Some places don’t reveal themselves all at once. They ask for repetition—another walk, another set of eyes, another quiet moment where the forest decides what to show.
After last year’s GIS field trip in Palo Verde, I kept thinking about the Guayacan trail—not only because of the giant tree we met, or because we recorded hundreds of individuals in just 1.5 kilometers, but because it felt like we had only skimmed the surface of a story still unfolding. So we returned.

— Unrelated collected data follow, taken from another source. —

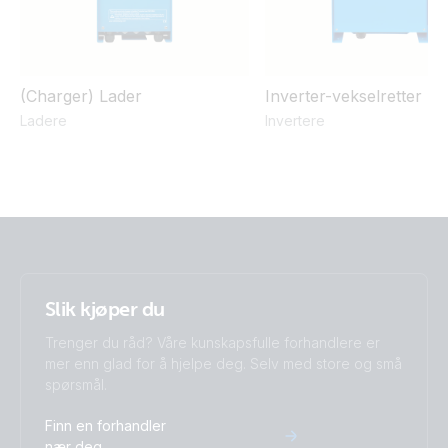
(Charger) Lader
Inverter-vekselretter
Ladere
Invertere
Slik kjøper du
Trenger du råd? Våre kunskapsfulle forhandlere er
mer enn glad for å hjelpe deg. Selv med store og små
spørsmål.
Finn en forhandler
nær deg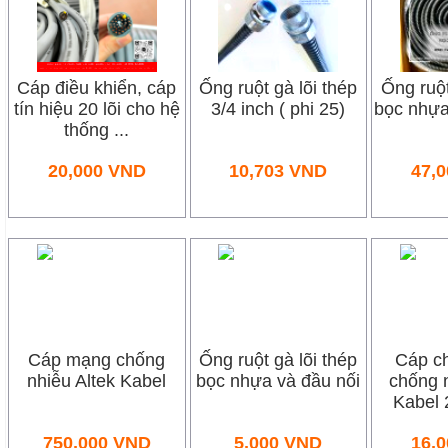
Cáp điều khiển, cáp
Ống ruột gà lõi thép
Ống ruột
tín hiệu 20 lõi cho hệ
3/4 inch ( phi 25)
bọc nhựa
thống ...
20,000
VND
10,703
VND
47,0
Cáp mạng chống
Ống ruột gà lõi thép
Cáp c
nhiễu Altek Kabel
bọc nhựa và đầu nối
chống n
Kabel
750,000
VND
5,000
VND
16,0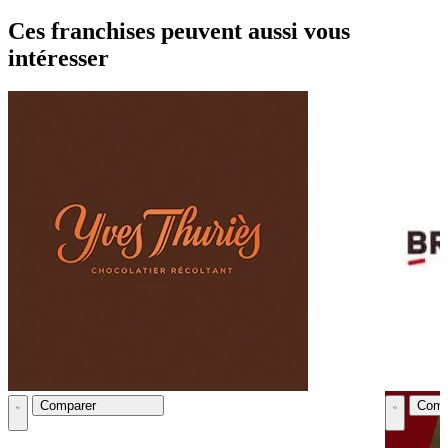
Ces franchises peuvent aussi vous
intéresser
Comparer
Comp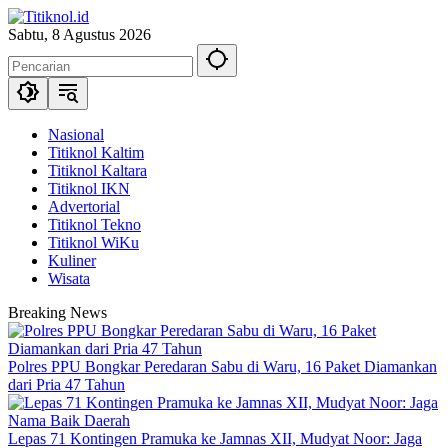
Langsung
ke
Sabtu, 8 Agustus 2026
konten
Nasional
Titiknol Kaltim
Titiknol Kaltara
Titiknol IKN
Advertorial
Titiknol Tekno
Titiknol WiKu
Kuliner
Wisata
Breaking News
Polres PPU Bongkar Peredaran Sabu di Waru, 16 Paket Diamankan
dari Pria 47 Tahun
Lepas 71 Kontingen Pramuka ke Jamnas XII, Mudyat Noor: Jaga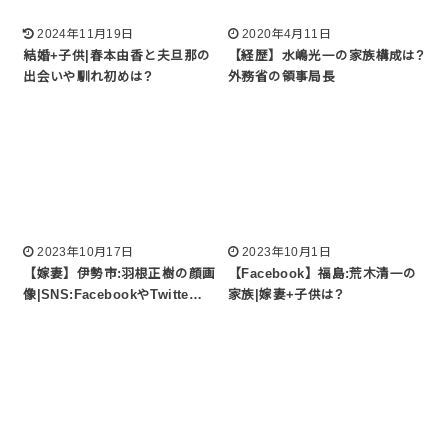
2024年11月19日
2020年4月11日
結婚+子供|春本由香と夫旦那の
【経歴】水嶋光一の家族構成は?
出会いや馴れ初めは?
外務省の領事局長
2023年10月17日
2023年10月1日
【嫁妻】伊勢市:羽根正樹の顔画
【Facebook】福島:荒木清一の
像|SNS:FacebookやTwitte…
家族|嫁妻+子供は?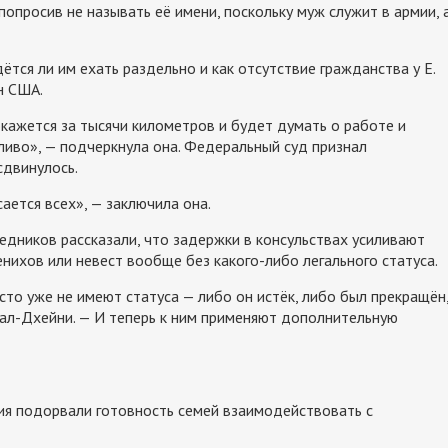
попросив не называть её имени, поскольку муж служит в армии, 
ётся ли им ехать раздельно и как отсутствие гражданства у Е.
н США.
окажется за тысячи километров и будет думать о работе и
ливо», — подчеркнула она. Федеральный суд признал
сдвинулось.
сается всех», — заключила она.
едников рассказали, что задержки в консульствах усиливают
нихов или невест вообще без какого-либо легального статуса.
то уже не имеют статуса — либо он истёк, либо был прекращён
ал-Дхейни. — И теперь к ним применяют дополнительную
ия подорвали готовность семей взаимодействовать с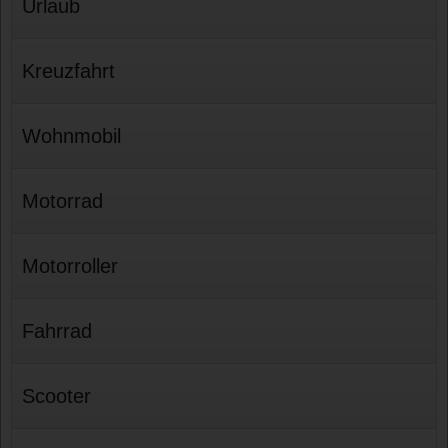
Urlaub
Kreuzfahrt
Wohnmobil
Motorrad
Motorroller
Fahrrad
Scooter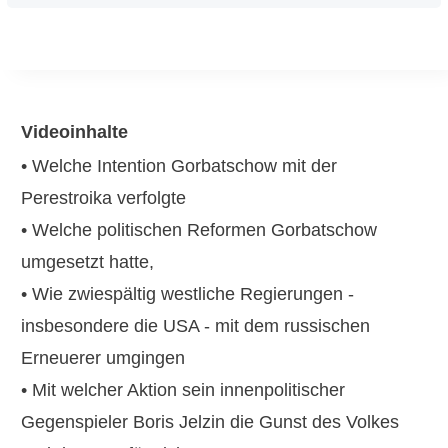
Videoinhalte
• Welche Intention Gorbatschow mit der
Perestroika verfolgte
• Welche politischen Reformen Gorbatschow
umgesetzt hatte,
• Wie zwiespältig westliche Regierungen -
insbesondere die USA - mit dem russischen
Erneuerer umgingen
• Mit welcher Aktion sein innenpolitischer
Gegenspieler Boris Jelzin die Gunst des Volkes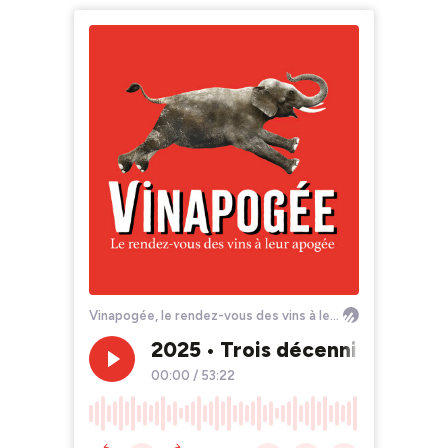
Vinapogée, le rendez-vous des vins à leur apogée
2025 • Trois décennies de Dom
00:00
/
53:22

This time, the activity was familiar, but our focus was different: we came back to find the biggest Guayacan trees. The plan was straightforward and very “GIS”—use points from the previous database and revisit the largest individuals with measuring tape. But once we stepped onto the trail, the method evolved. We stopped looking only along the edge and began scanning deeper into the forest, guided by the unmistakable clues we had learned to recognize. Guayacan’s bark tells two different stories depending on age; juvenile and mature trees look nothing alike. With that in mind, older trees seemed to appear everywhere—almost as if they were calling to us from inside the forest and from higher up the hillside.
As we walked, students began noticing patterns we had missed before. The trees were not evenly scattered; they appeared in clusters, as if the forest had drawn invisible corridors of preference. Again and again, the largest individuals were on the slope, among limestone rocks, where soil is scarce and shallow. It felt counterintuitive—you don’t expect big trees to thrive where the ground seems to offer so little—yet those steep, stony patches appeared to be their favored home.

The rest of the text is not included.